═════ SUPPLIED RECORDS ═════

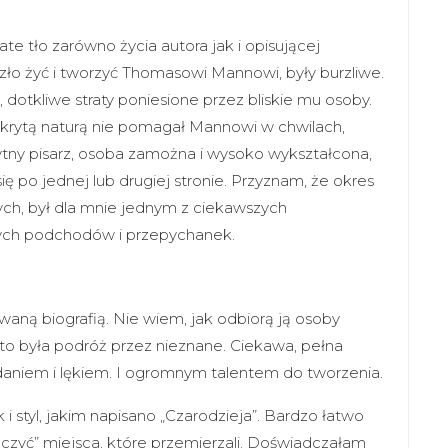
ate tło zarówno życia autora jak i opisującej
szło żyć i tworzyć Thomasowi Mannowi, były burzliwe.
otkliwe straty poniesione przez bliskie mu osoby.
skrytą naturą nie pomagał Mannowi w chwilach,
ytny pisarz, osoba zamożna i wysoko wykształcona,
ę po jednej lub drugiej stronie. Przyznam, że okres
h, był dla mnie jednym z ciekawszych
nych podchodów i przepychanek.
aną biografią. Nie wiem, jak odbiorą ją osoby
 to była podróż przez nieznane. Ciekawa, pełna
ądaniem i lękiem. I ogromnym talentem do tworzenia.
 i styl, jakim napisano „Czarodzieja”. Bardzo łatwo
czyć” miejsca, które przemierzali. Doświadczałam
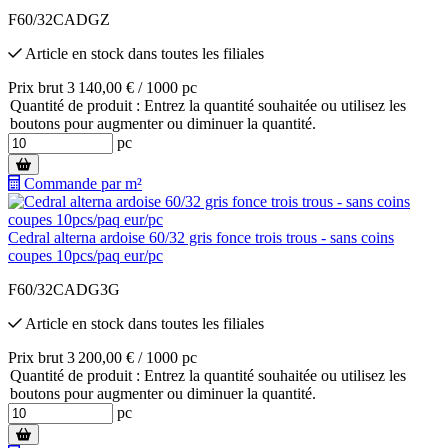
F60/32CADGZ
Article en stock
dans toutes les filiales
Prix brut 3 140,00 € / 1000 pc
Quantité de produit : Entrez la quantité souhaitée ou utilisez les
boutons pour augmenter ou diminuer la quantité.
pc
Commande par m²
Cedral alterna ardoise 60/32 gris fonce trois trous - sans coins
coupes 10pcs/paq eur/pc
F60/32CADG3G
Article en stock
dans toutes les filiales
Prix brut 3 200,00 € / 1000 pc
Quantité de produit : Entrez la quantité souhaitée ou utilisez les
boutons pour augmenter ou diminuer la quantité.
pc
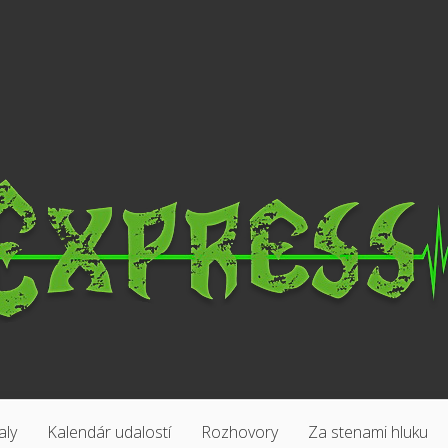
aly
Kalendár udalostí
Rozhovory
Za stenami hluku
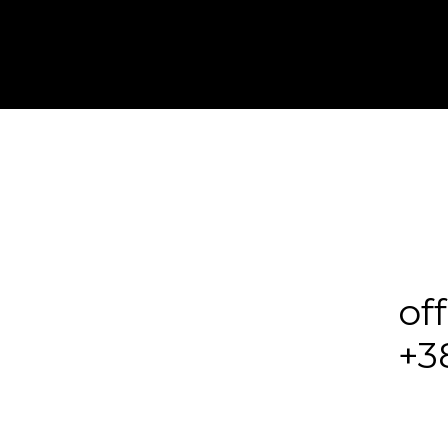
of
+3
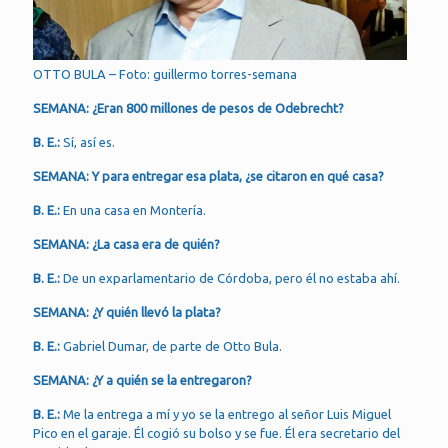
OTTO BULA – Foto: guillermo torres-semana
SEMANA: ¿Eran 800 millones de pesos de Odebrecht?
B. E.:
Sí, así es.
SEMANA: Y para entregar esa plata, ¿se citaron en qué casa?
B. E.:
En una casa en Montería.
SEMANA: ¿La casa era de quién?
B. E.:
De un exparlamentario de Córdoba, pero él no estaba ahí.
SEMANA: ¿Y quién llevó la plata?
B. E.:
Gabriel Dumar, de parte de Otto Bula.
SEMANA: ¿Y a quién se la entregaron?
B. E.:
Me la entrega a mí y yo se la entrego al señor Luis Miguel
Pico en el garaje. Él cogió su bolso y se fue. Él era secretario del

═════

Copy out exactly the material that runs from the line with "F60/32CADG3G" to the line with "Sí, así es.", ends included, and leave the pictures behind.

F60/32CADG3G
Article en stock
dans toutes les filiales
Prix brut 3 200,00 € / 1000 pc
Quantité de produit : Entrez la quantité souhaitée ou utilisez les
boutons pour augmenter ou diminuer la quantité.
pc
aly
Kalendár udalostí
Rozhovory
Za stenami hluku
of
+3
OTTO BULA – Foto: guillermo torres-semana
SEMANA: ¿Eran 800 millones de pesos de Odebrecht?
B. E.:
Sí, así es.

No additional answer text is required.